Mais peut-être qu’ils n’y sont plus, que c’était une autre année, loin dans un passé qui n’est pas le mien, où je me meus à l’aveuglette. Peut-être qu’ils sont morts tous deux, depuis que je les ai abandonnés dans ce bistrot où j’étais allé, je le jure. Yves y était-il aussi, venu en hâte, appelé par moi ? Ou l’ai-je cru en regardant, à travers la vitre brouillée par la pluie, la salle enfumée, certain jour gris de septembre ? Peut-être que Vil évoque encore, pour lui et Ronnie, ce jeune homme silencieux dont les yeux semblaient guetter l’apparition d’une silhouette familière. Combien de fois l’avais-je ainsi attendu ? Il venait, dans le vent levé avec la marée. Lentement, comme s’il n’allait nulle part. Ou pour prendre ses distances avec cet amour qui ne se disait jamais.

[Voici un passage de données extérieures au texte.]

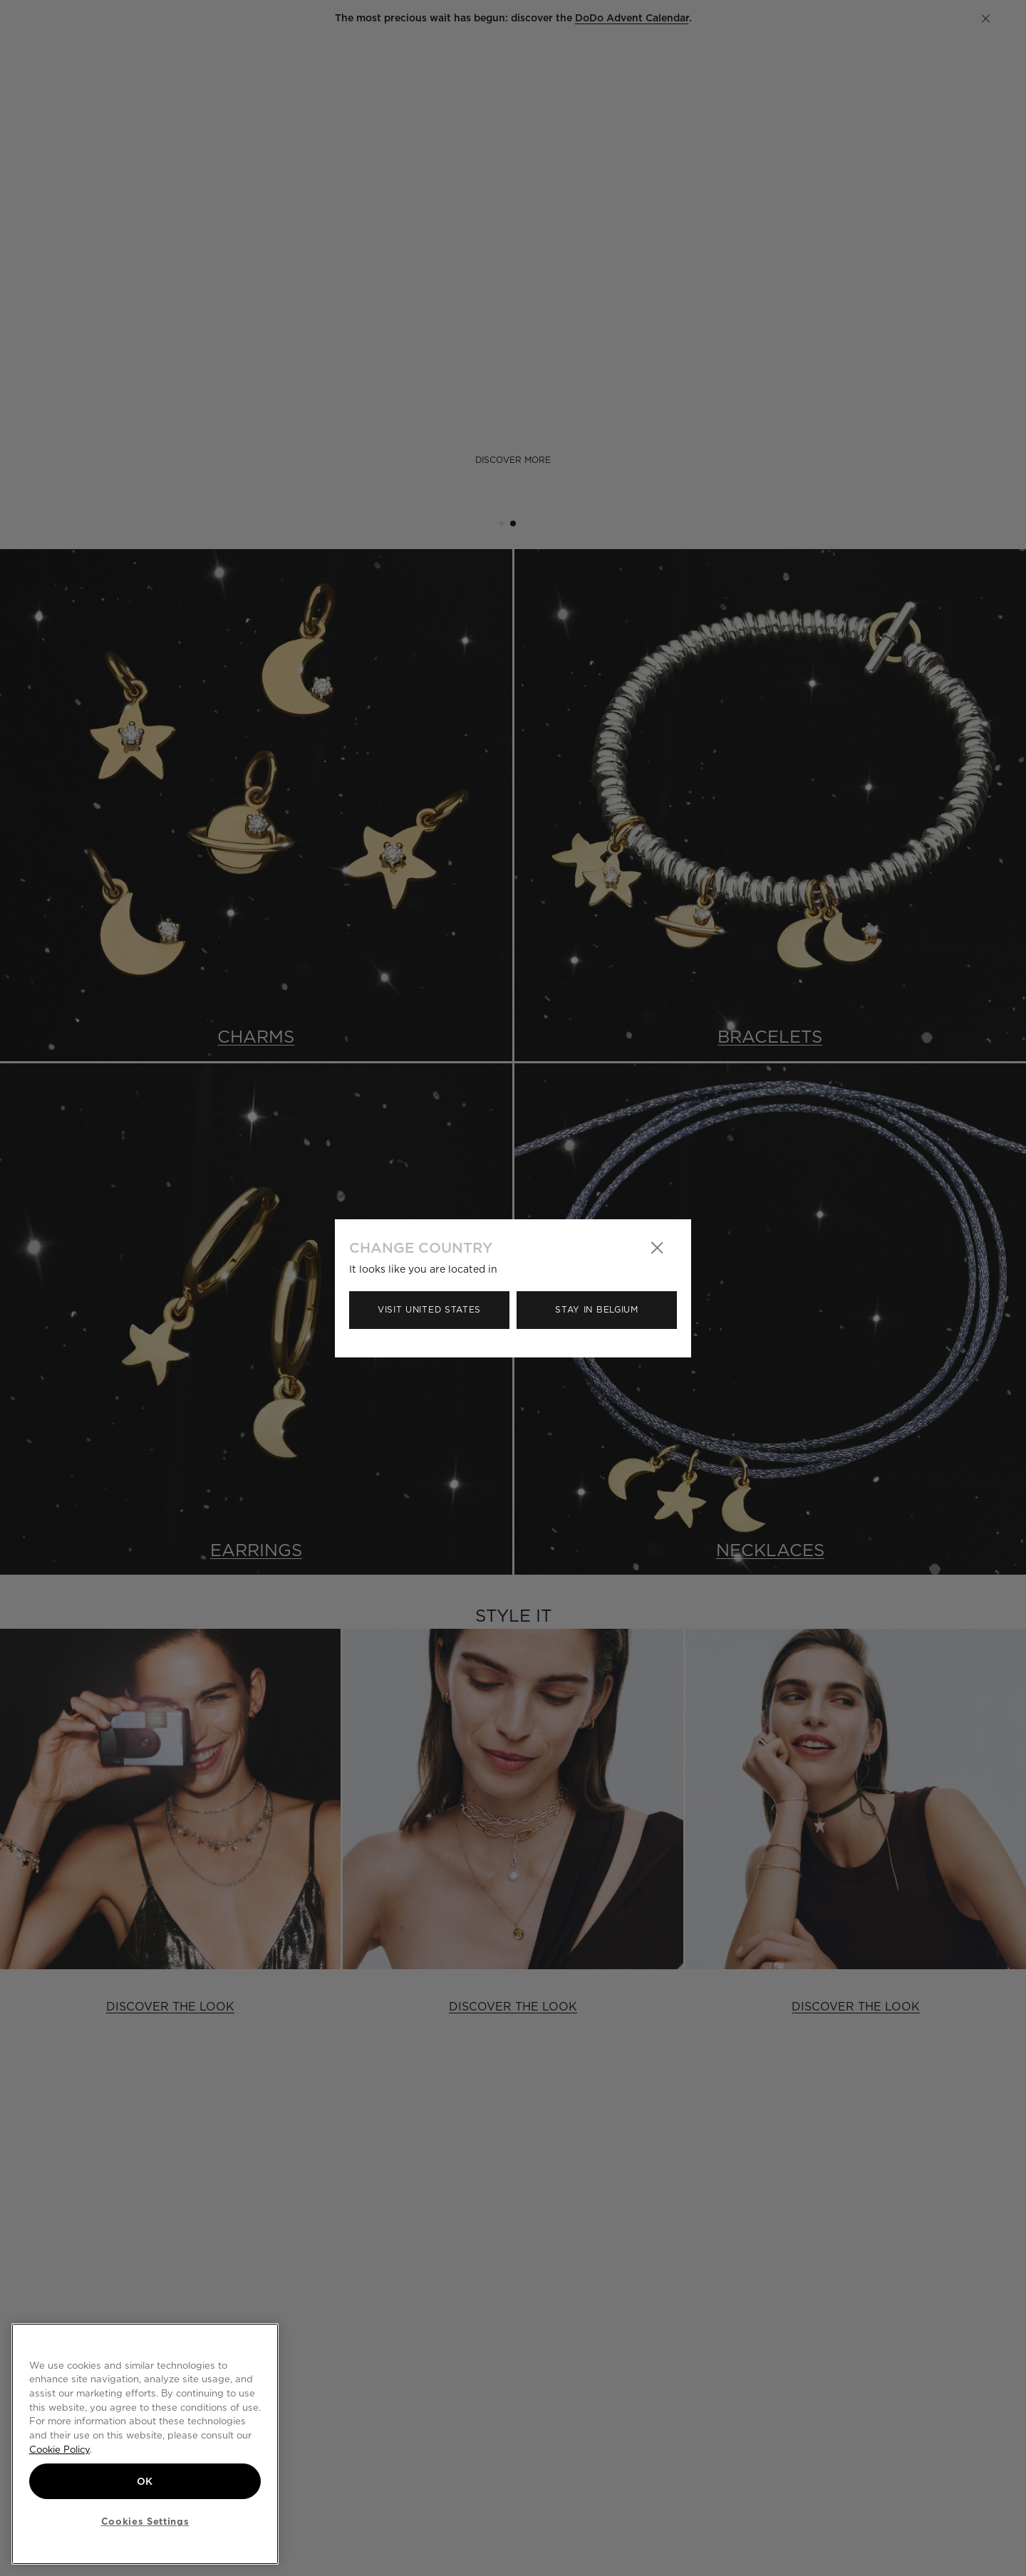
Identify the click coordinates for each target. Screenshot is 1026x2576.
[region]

Toujours je verrai cet autre être en moi s’éloigner au long d’une route qui ne mène qu’ailleurs. Le jour venait de se lever sur Locmalo. Au-dessus des toits, les goélands criaient comme des bêtes qu’on assassine. Le vent venu du large portait jusqu’à la jetée l’odeur âcre et froide du goémon. Un vieux poussait sa brouette chargée d’algues. Tiens, dit-il, un enterrement. Il s’était arrêté pour allumer une cigarette. Le bruit des cloches le traversait avant d’aller se perdre au large. Il regardait la mer.

Claude Cailleau, ARPA n° 89, page 64.

 

Et voici…  Ce n’est pas le passage qui a fait penser à  Saint-John Perse, mais l’envoi du livre Le Roman achevé 

 

Sondé le silence

Toi qui te regardes dans le miroir de mon livre, et m’écoutes et me penses, aurais-tu encore des amis dans la déroute des heures ?

          La cloche appelle à la prière. C’est toi, dans la glace, prisonnier de l’instant. Tu fuyais dans le Livre qui s’écrivait en toi. Le moment venu, chacun se retourne sur ce qu’il abandonne (le temps qu’on a perdu, le temps qu’on a laissé, et les routes qu’on a quittées sans savoir pourquoi.)

         La porte n’est qu’une frontière ; mais au-delà, la ville en attente distille le danger. Un volet claque, vigilant, sur le mur entoilé d’obscur. Des voix batailleuses échardent ta nuit.

Dans un vent de tempête passent les jours perdus, effeuillés par erreur.

Tu n’en as pas fini d’écouter le silence qui brasse les mots oubliés. Libérés dans le vent du venir, ils s’envolent comme des feuilles mortes. Minuit. La porte se referme. Tu ne retrouves plus rien de ce qui se passait dans les pages du livre de ta vie.

         Remonté le temps, sondé le silence : qu’attendre encore qui n’ait pas été dit ?

Claude Cailleau, Sablé décembre 2003, septembre 2009.